> **Problem requirements**: Give the data again exactly as it appears, excluding any pictures.

> **Records from a data source**:
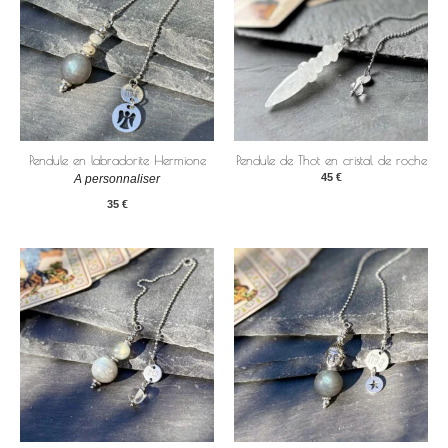
Pendule en labradorite Hermione
Pendule de Thot en cristal de roche
45
€
A personnaliser
35
€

> **Task output**:
Pendule en labradorite Hermione
Pendule de Thot en cristal de roche
45
€
A personnaliser
35
€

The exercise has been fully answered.